It's an interesting discussion and I think it would be very interesting indeed if there were some way of mapping just how genetically similar bettas from different sources actually are.


----------



## Hallyx (Jun 11, 2011)

This is one of the most interesting and intelligent discussions going on here recently. I have nothing to add, but would like to sign on for further notification.


----------



## ChoclateBetta (Jul 22, 2012)

Are pure blood labs lived 13 and 14. But I outcrossed my guppies and got some beatiful ones.


----------



## Sena Hansler (Aug 24, 2011)

I heard rosetail is a major deformity...a mutation... And cannot be bred safely without massive culling, causing you to have MAYBE 10% of the spawn left.

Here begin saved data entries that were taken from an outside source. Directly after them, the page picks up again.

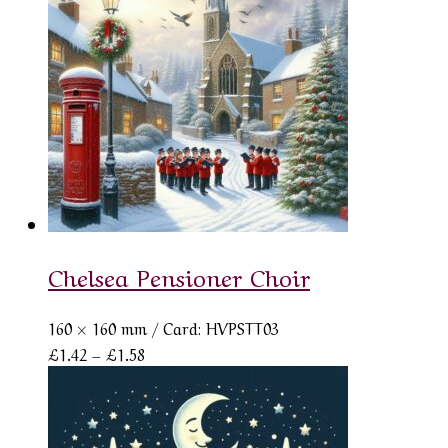
Chelsea Pensioner Choir
160 × 160 mm
/ Card: HVPSTT03
Price
£
1.42
–
£
1.58
range:
£1.42
through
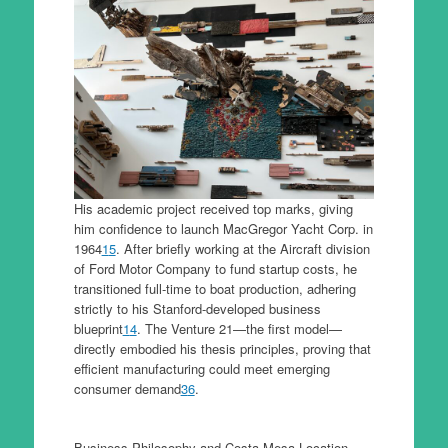
His academic project received top marks, giving
him confidence to launch MacGregor Yacht Corp. in
1964
1
5
. After briefly working at the Aircraft division
of Ford Motor Company to fund startup costs, he
transitioned full-time to boat production, adhering
strictly to his Stanford-developed business
blueprint
1
4
. The Venture 21—the first model—
directly embodied his thesis principles, proving that
efficient manufacturing could meet emerging
consumer demand
3
6
.
Business Philosophy and Costa Mesa Location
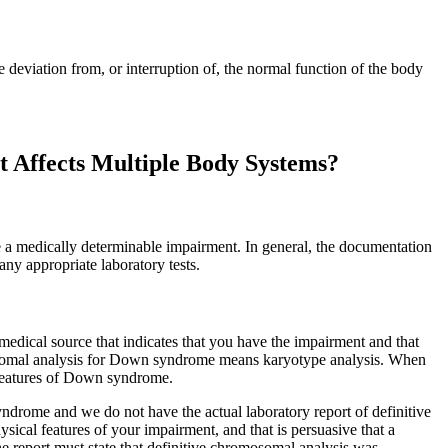
 deviation from, or interruption of, the normal function of the body
 Affects Multiple Body Systems?
 a medically determinable impairment. In general, the documentation
any appropriate laboratory tests.
dical source that indicates that you have the impairment and that
omosomal analysis for Down syndrome means karyotype analysis. When
l features of Down syndrome.
rome and we do not have the actual laboratory report of definitive
sical features of your impairment, and that is persuasive that a
he report must state that definitive chromosomal analysis was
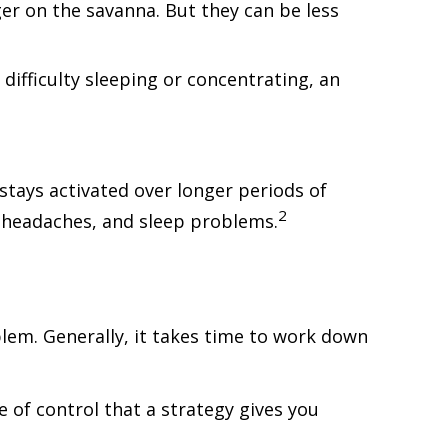
r on the savanna. But they can be less
difficulty sleeping or concentrating, an
stays activated over longer periods of
2
n, headaches, and sleep problems.
blem. Generally, it takes time to work down
e of control that a strategy gives you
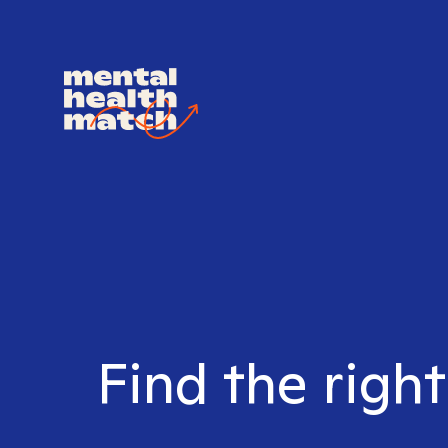
Find the right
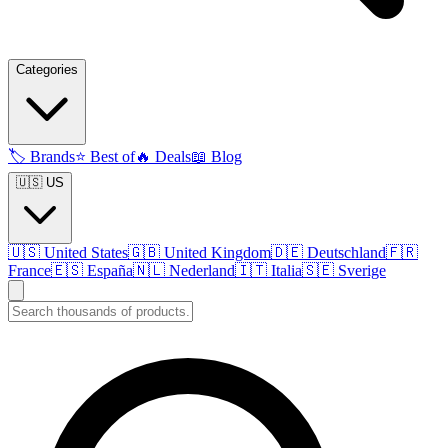
Categories
🏷️
Brands
⭐
Best of
🔥
Deals
📖
Blog
🇺🇸 US
🇺🇸
United States
🇬🇧
United Kingdom
🇩🇪
Deutschland
🇫🇷
France
🇪🇸
España
🇳🇱
Nederland
🇮🇹
Italia
🇸🇪
Sverige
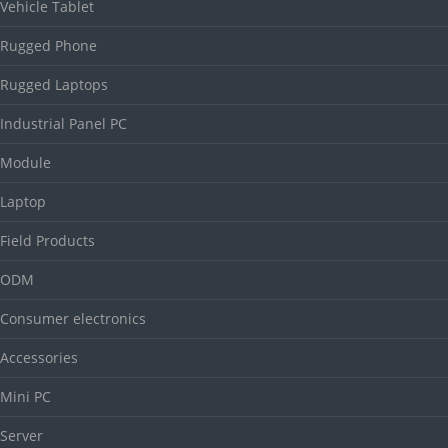
Vehicle Tablet
Rugged Phone
Rugged Laptops
Industrial Panel PC
Module
Laptop
Field Products
ODM
Consumer electronics
Accessories
Mini PC
Server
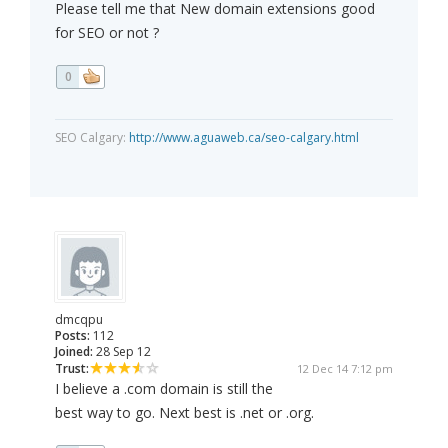
Please tell me that New domain extensions good
for SEO or not ?
0
SEO Calgary:
http://www.aguaweb.ca/seo-calgary.html
dmcqpu
Posts:
112
Joined:
28 Sep 12
Trust:
12 Dec 14 7:12 pm
I believe a .com domain is still the
best way to go. Next best is .net or .org.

As for the background of the fish... Mine will actually go with the known background with them. A card with the information (includes diseases, sickness, deformities, parents, cross type, color(s), etc) because I feel people aught to know what they are getting. If the further genetics are unknown, I will note it.


----------



## ChibreneyDragon (Feb 20, 2012)

On the human standard being the only standard that matters, THAT is the thinking I am trying to discuss.

LBF, you put it succinctly, With Breeders breeding only for beauty and Best Of Show in mind, are we weakening our beloved bettas?

Some OHM have severe difficulty breeding, just as the majority of English or american bulldogs have to be ARTIFICIALLY inseminated to get a litter! What will this be like for Bettas who are trying to be bred into something insane like FULL moon? Or tritails?

In the wild, it is survival of the fittest, and yes, sometimes a specimen in its prime meets an unfortunate end, but the repercussions of human interference in the direction of the species is generally ignored.

Ten years ago, there were not as many cases of psychological behavior in these fish... perhaps it is more apparent due to the expanding popularity, Or perhaps it is stashed away in the repeating genetic codes beneath extensive branching, or the 180 spread?

I've also read about horrifying issues with prolific fin rot, or a scale rot that takes the entire fish in 24 hours.

So my quest, is basically this, breed a few culls from show quality fish, breed pet fish with no background but a sound form and coloration, and perhaps breed a show pair, and compare the quality of their activity and nesting behavior.

Having a lineage for your fish is good, but I want to know if...lets say...by avoiding a malformed ventral or head hunch, you compound excessive fin biting, or a weakness to velvet?


----------



## Sena Hansler (Aug 24, 2011)

It's true. Focusing on the unwanted genetics, to get rid of them we make room for other problems... Since comparing to dogs... Dogs were our best friends, they worked with us, protected us. Now they are so over bred there are even more problems than there were. Give me a odd sized German shepherd over a "perfect" German shepherd any day if I can be told be DOES NOT have a tumor. But we can't get everything we want...


----------



## ChoclateBetta (Jul 22, 2012)

Genetic Hitch hiking.


----------



## ChibreneyDragon (Feb 20, 2012)

They actually have a documentary on this in dogs. We have been selectively breeding dogs for HUNDREDS of years. What will happen to our fish? Our beloved beauties who spawn ten times faster than any Pup, thus possibly accelerating these issues.

How do we avoid this? CAN it be avoided with the intensive competition between breeders? And the general stigma of breeding LPS fish?


----------



## LittleBettaFish (Oct 2, 2010)

It's funny. Here in Australia we seem a lot more relaxed about breeding LFS bettas. Heck, one of my favourite spawns ever was done by someone with a VT female and DTVT male. That spawn produced a lot of healthy fish who might not have been show quality but made for beautiful pets. 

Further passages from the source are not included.